Myers v. Wakefern Food Corp.: Plain Vanilla Plaint

A complaint filed today in the Southern District of New York alleges that vanilla flavored coconut milk drinks sold by Wakefern Food Corp. (the company behind ShopRite grocery stores) are deceptively labeled to give consumers the false impression that they contain more than trace amounts of real vanilla. 

The putative class action, Myers v. Wakefern Food Corp, 7:20-cv-08470, claims that Wakefern’s Wholesome Pantry Coconutmilk product only contains a “de minimis” amount of vanilla “from real vanilla beans from the vanilla plant,” but that Wakefern nevertheless markets the product as “vanilla” flavored, along with images of vanilla beans and vanilla flowers on the packaging. According to the complaint, these representations are false and misleading because they fail to notify consumers that the drink in fact contains artificial flavors. (Side note: did you know that artificial vanilla flavoring has been derived from, among other things, coal tar, paper waste, pine bark and cow dung? Maybe stick to chocolate?).

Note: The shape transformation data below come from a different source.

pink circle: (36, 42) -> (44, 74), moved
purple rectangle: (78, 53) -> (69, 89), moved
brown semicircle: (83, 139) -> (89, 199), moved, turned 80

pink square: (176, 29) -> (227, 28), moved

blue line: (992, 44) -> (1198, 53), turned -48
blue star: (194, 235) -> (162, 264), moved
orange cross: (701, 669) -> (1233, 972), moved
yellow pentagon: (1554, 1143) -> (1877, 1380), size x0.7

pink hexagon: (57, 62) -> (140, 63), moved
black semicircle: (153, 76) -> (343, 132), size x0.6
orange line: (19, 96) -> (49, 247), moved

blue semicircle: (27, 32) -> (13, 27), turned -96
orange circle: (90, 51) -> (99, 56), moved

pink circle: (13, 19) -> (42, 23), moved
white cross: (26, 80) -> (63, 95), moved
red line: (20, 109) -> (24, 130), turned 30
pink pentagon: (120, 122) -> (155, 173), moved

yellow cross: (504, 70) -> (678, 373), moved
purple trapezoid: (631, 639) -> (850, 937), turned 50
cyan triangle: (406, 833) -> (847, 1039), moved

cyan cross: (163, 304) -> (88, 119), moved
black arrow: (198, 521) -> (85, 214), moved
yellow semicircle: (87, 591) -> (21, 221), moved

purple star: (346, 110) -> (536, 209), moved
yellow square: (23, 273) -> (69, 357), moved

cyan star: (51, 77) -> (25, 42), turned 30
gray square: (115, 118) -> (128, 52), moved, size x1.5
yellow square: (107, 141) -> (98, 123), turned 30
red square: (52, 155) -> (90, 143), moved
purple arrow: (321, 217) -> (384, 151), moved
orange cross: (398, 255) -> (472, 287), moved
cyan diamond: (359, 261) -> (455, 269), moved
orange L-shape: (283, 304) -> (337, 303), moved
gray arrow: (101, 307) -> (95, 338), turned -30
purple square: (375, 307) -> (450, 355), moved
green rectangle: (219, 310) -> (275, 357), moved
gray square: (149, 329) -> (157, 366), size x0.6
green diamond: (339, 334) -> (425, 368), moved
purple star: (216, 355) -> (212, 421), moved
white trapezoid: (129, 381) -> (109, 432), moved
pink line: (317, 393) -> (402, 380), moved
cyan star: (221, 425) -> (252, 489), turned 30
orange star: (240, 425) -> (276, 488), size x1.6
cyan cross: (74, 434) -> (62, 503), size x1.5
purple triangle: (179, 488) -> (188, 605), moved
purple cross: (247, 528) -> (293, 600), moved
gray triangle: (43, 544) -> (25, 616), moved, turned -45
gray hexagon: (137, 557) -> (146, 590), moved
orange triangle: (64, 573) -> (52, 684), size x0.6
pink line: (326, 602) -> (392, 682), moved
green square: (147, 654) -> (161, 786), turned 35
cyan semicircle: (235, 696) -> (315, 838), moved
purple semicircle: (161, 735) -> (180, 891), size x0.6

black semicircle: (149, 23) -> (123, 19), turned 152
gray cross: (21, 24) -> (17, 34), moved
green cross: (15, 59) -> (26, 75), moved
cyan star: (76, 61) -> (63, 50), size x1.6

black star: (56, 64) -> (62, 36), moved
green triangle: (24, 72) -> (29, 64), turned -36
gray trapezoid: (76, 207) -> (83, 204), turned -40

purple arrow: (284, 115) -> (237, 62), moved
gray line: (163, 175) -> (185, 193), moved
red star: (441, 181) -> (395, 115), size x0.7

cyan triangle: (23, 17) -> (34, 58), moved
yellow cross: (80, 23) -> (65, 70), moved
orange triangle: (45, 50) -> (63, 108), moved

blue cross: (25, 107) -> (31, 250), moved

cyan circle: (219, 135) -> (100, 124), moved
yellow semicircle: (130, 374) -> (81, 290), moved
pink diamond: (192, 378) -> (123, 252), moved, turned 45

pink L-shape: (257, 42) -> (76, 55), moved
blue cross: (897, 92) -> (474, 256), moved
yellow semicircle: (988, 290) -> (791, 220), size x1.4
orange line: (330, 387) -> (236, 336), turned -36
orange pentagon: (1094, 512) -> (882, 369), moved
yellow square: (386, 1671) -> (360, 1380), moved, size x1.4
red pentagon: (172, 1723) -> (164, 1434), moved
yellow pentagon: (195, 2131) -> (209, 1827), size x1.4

An important factual issue in this case will certainly be how much real vanilla is in the drink. The plaintiff appears to have done some pre-filing homework to try to answer that question, stating that “the amount of vanilla flavoring from real vanilla is de minimis, compared to the amount provided by vanillin and artificial vanilla flavors.” The plaintiff also claims to have determined that the drink contains the artificial flavoring agents maltol and piperonal, neither of which are disclosed in the ingredients list on the package. The complaint alleges that the amount of maltol in the product indicates that it has been “added to the ‘Natural Flavors’” disclosed in the ingredients list. The complaint concludes that “the bulk” of the drink’s “vanilla taste” comes from artificial vanilla flavoring.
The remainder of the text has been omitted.